A Esquerda Nietzscheana

Por esquerdismo nietzscheano Aschheim entende a herança de Ernst Bloch e de uma parte da Escola de Frankfurt. Ernst Bloch teve uma grande influência sobre o movimento estudantil alemão que precedeu a efervescência de maio de 68. Uma amizade fiel e sincera o ligava ao líder desses estudantes contestadores, Rudi Dutschke, apóstolo protestatário de um socialismo esquerdista e nacional. Bloch opera uma distinção fundamental entre "marxismo frio" e "marxismo quente". Este último postula um retorno à religião ou, mais exatamente, ao utopismo religioso dos anabatistas, movidos pelo "princípio esperança". Lukacs não poupará suas críticas e se oporá a Bloch, julgando sua obra como "uma mescla de ética de esquerda com uma epistemologia de direita". Bloch é não obstante muito crítico em relação da visão de Nietzsche que havia difundido Ludwig Klages.

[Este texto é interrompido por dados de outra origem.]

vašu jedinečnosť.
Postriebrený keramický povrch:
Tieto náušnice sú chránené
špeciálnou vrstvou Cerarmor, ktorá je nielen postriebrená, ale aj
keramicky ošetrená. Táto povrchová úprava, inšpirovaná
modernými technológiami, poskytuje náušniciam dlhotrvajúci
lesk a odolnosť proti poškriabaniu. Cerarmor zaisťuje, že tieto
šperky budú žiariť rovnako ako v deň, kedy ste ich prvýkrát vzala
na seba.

A qualificará de "dionisismo passadista", agregando que Nietzsche devia ser utilizado em uma perspectiva "futurista", a fim de "modelar o porvir". Bloch rechaça a noção de eterno retorno, porque toda idéia de "retorno" é profundamente estática. Fala de "arcaísmo castrador". O dionisismo que Bloch opõe ao de Klages é o dionisismo da "natureza inacabada", quer dizer, um dionisismo que deve trabalhar no acabamento da natureza.

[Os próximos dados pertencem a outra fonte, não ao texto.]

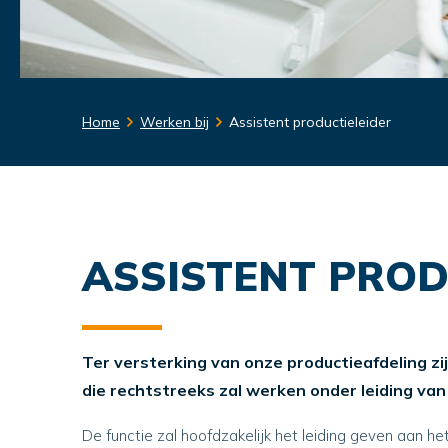
Home
Werken bij
Assistent productieleider
ASSISTENT PROD
Ter versterking van onze productieafdeling zij
die rechtstreeks zal werken onder leiding van 
De functie zal hoofdzakelijk het leiding geven aan h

Bloch não pertence à Escola de Frankfurt; está próximo dela; a influenciou, porém suas idéias religiosas e seu "princípio esperança" o distanciam dos dois dirigentes principais dessa escola, Horkheimer e Adorno. Os puristas da Escola de Frankfurt não creem na redenção pelo princípio esperança, porque, dizem , essas são afirmações pararreligiosas e acríticas. Em sua crítica das ideologias (compreendidas nelas as ideologias pós-marxistas), os principais protagonistas da Escola se referem acima de tudo ao "Nietzsche desmascarador", cujos recursos utilizam para desmascarar as formas de opressão na Modernidade tardia. Seu objetivo é salvar a teoria crítica, e inclusive toda crítica, exercendo uma ação dissolvente sobre todas as superestruturas ligadas pelo passado e julgadas obsoletas. Nesse sentido, Nietzsche é o que desafia melhor todas as ortodoxias, aquele cuja "linguagem desmascaradora" é o mais cáustico. Adorno justificava suas referências a Nietzsche dizendo: "ele nunca é cúmplice com o mundo". Para meditar se não se quer ser cúmplice da "Nova Ordem Mundial".

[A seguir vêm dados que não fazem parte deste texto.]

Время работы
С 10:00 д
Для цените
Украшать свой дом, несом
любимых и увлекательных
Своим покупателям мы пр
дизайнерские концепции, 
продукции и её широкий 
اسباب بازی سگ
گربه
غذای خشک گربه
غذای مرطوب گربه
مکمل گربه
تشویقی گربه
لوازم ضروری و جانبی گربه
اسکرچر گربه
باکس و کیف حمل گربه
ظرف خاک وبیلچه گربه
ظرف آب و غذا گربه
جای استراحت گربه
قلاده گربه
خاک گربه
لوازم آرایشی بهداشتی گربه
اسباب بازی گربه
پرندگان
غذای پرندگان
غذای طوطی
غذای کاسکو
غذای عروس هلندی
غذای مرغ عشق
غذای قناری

Quanto a Marcuse, comumente associado à Escola de Frankfurt, o que retem de Nietzsche? A historiografia das idéias retém comumente dois Marcuse: um Marcuse pessimista, o do O Homem Unidimensional, e um Marcuse otimista, o de Eros e Civilização. Para Steven Aschheim, é esse Marcuse otimista - ele põe muita esperança em seu discurso - que é talvez o mais "nietzscheano". Seu nietzscheanismo é desde logo um nietzscheanismo de liberação, repleto de freudismo, no sentido em que Marcuse desenvolve, a partir de sua leitura dupla de Nietzsche e de Freud, a idéia de um "poder liberador da memória". Antes, a memória servia para recordar deveres, outros tantos "tu deves", suscitando o espírito do pecado, a má consciência, o sentido de culpabilidade, sobre os quais o cristianismo se escorou e dos quais impregnou nossa civilização. Essa memória "transforma fatos em essências", fixa pedaços de história talvez ainda fecundos para fazer deles absolutos metafísicos petrificados e fechados, que não se pode pôr em discussão; para Nietzsche como para o Marcuse otimista de Eros e Civilização, há que eliminar as inexperiências e os ídolos impostos por essa memória, porque os instintos da vida (para Freud: a aspiração à felicidade total, entravada pela repressão e pelas inibições) devem sempre dominar finalmente, rechaçando sem vacilar todas as formas de "escapismo" e de negação. Para Marcuse, nisso aluno de Nietzsche, a civilização ocidental e sua contraparte socialista soviética (Nietzsche haveria falado melhor de cristianismo) são fundamentalmente falazes (porque sobre-repressivas), já que conservam demasiadas essências, proibições, e sufocam as criatividades, o Eros. Se reencontra aqui os mesmos mecanismos de pensamento que em um Landauer.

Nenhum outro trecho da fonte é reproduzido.